Extracted data entries:

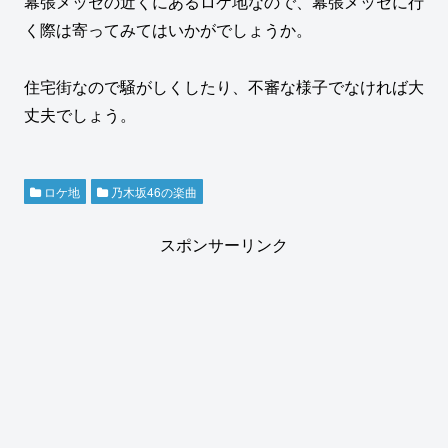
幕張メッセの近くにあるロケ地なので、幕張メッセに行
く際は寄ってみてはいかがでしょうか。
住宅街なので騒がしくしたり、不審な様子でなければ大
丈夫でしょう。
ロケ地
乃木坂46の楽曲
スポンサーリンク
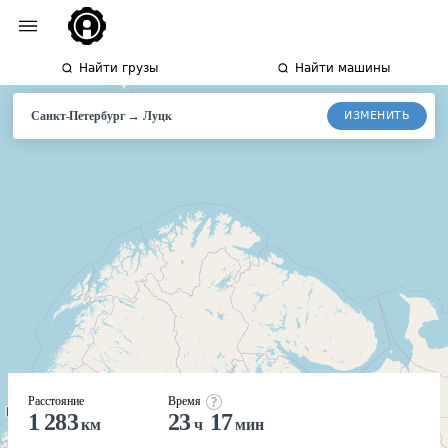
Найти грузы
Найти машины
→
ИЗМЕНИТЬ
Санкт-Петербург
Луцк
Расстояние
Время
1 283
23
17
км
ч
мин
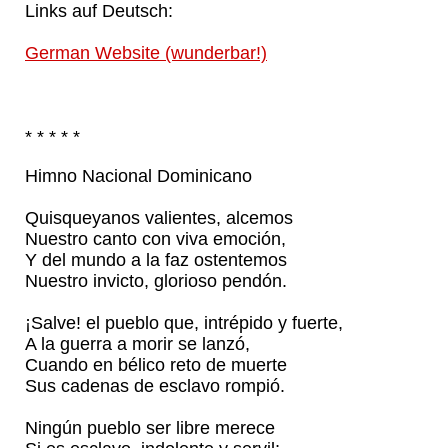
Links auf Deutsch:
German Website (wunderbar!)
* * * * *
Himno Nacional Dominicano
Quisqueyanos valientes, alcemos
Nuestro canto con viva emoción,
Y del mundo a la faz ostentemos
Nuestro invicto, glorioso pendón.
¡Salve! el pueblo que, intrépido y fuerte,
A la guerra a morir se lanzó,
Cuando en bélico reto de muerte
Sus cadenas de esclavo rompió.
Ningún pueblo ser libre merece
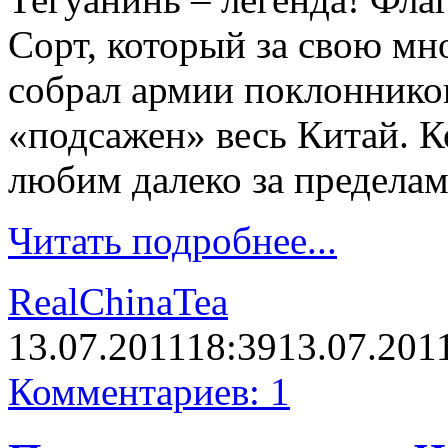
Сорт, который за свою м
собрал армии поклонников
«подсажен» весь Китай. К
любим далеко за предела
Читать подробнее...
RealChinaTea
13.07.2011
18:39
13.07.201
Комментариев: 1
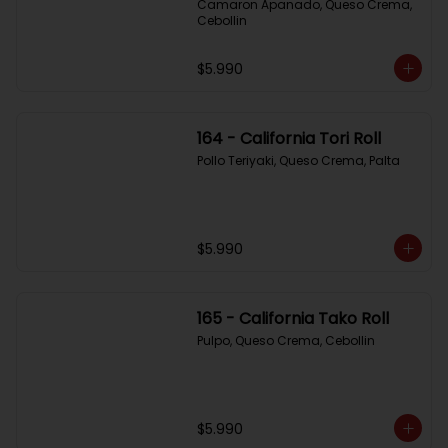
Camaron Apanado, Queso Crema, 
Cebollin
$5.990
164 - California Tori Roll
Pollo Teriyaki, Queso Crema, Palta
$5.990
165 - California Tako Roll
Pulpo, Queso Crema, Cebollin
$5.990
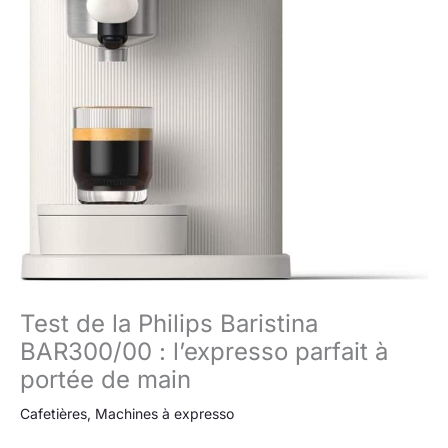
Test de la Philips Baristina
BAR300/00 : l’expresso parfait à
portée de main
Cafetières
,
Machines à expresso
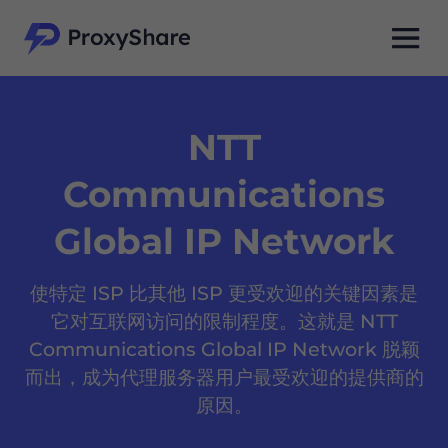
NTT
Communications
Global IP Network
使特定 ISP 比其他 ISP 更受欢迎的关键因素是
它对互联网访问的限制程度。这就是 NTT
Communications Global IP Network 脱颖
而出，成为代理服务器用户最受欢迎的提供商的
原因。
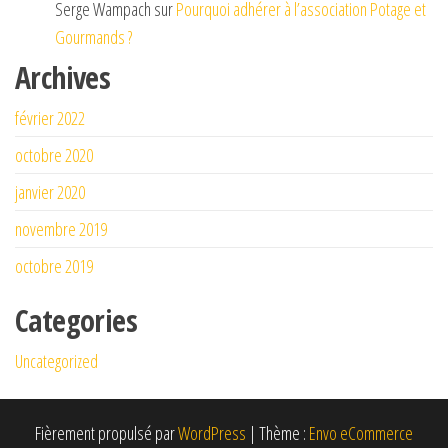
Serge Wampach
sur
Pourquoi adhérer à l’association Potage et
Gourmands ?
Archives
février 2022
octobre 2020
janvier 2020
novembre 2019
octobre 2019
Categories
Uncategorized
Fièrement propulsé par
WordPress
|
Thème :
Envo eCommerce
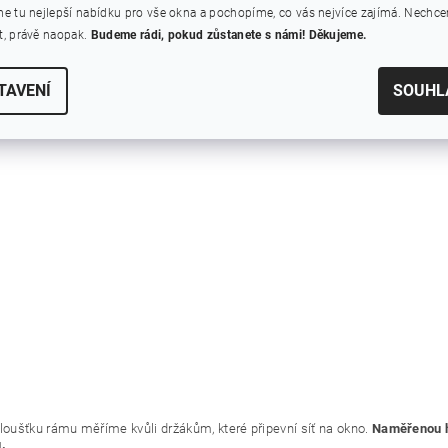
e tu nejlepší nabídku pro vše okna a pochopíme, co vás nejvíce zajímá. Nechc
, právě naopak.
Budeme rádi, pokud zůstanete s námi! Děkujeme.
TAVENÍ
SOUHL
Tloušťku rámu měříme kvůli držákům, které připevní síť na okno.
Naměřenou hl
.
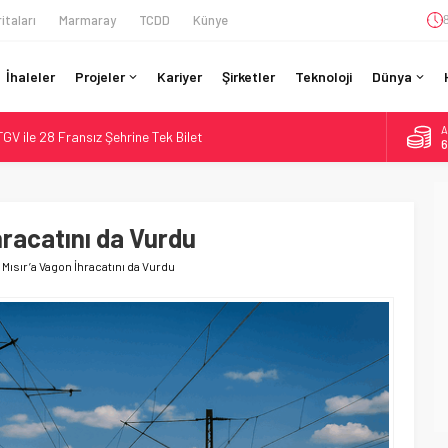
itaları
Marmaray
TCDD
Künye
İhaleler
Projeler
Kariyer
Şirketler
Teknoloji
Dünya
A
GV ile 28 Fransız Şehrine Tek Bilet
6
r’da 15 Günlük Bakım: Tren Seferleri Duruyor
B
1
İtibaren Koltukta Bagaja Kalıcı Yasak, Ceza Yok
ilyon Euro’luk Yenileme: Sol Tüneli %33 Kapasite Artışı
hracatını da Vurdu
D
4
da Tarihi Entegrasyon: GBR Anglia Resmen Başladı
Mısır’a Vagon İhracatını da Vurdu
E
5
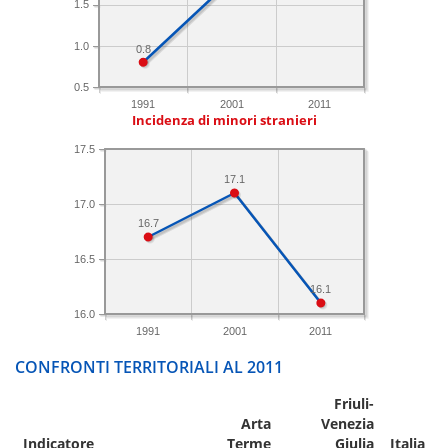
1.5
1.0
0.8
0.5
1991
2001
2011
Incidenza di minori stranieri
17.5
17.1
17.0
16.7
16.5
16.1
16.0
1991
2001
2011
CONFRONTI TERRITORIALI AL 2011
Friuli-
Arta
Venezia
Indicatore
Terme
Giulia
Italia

---

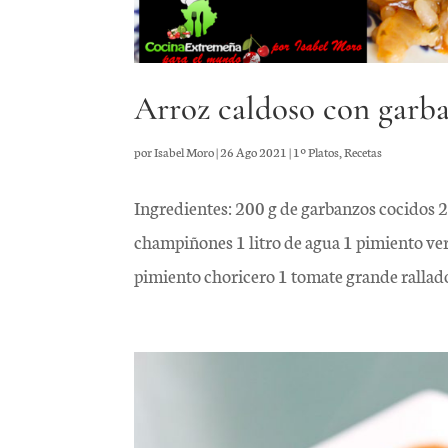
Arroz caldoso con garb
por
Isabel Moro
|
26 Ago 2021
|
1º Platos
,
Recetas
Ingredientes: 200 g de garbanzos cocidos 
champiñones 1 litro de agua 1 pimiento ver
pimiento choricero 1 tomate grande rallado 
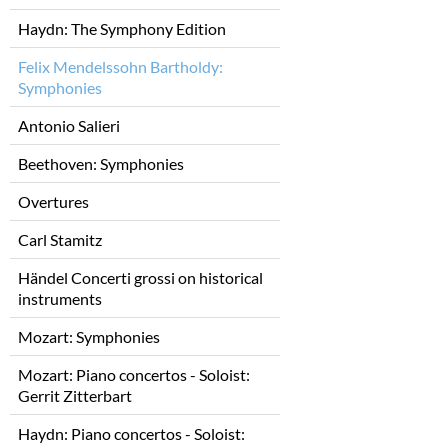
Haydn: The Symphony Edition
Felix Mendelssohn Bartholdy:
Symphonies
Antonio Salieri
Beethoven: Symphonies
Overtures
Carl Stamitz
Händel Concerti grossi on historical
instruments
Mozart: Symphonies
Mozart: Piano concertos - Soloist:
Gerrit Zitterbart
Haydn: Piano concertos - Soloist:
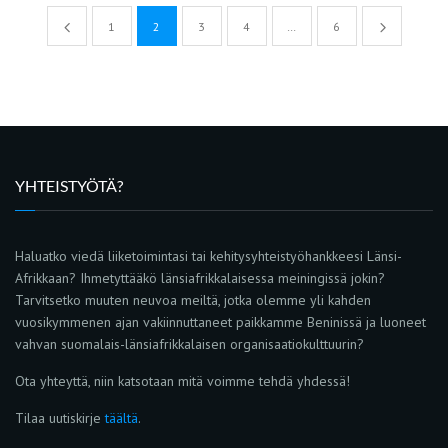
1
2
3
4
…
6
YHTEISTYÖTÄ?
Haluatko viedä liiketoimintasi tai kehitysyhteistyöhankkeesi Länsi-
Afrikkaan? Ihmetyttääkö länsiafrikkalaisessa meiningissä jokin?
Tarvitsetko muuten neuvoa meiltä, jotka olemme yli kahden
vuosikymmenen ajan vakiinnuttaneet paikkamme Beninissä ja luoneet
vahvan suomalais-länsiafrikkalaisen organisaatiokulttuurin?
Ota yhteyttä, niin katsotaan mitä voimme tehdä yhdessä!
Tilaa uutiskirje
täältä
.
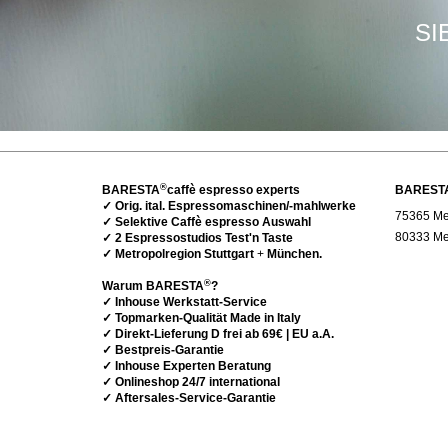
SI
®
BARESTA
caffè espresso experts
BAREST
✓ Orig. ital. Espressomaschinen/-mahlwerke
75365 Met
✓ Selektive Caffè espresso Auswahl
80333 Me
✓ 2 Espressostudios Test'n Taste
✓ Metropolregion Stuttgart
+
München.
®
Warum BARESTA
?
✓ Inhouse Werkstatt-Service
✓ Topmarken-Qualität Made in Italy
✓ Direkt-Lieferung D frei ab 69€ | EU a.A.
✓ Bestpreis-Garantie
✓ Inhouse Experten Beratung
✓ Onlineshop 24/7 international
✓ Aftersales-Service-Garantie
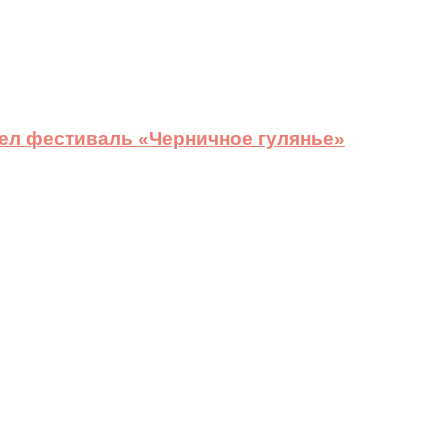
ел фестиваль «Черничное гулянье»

...

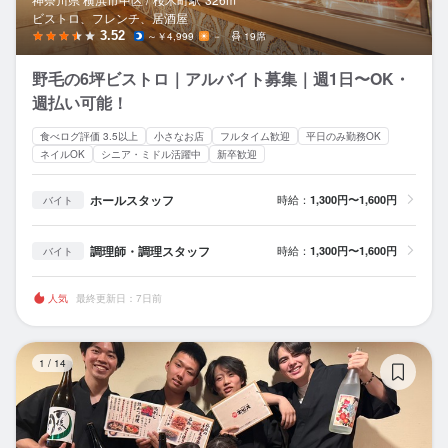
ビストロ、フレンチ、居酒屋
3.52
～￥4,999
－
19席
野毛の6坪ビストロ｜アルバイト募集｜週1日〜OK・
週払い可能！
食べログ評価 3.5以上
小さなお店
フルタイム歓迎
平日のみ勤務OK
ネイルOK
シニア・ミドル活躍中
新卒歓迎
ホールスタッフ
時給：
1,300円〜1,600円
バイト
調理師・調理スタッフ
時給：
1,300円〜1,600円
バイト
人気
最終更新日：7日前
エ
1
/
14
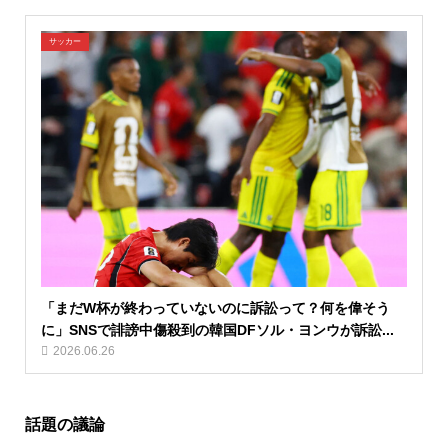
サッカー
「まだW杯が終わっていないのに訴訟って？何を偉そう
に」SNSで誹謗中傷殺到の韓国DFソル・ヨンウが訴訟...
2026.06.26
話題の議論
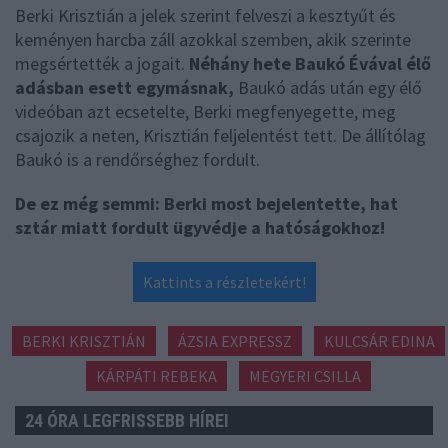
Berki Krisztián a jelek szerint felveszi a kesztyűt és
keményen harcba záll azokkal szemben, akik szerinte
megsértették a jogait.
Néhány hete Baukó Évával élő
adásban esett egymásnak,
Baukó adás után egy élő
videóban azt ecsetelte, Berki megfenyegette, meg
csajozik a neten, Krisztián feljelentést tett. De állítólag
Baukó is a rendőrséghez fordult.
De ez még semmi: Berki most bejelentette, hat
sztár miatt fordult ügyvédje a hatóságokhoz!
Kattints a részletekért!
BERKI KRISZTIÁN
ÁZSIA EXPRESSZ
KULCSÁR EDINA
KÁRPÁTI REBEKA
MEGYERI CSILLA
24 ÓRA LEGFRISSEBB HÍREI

● **About this task**
Give the count of lines in the records above that hold the string "Cebollin", and only that count.

● **Result of the exercise**
2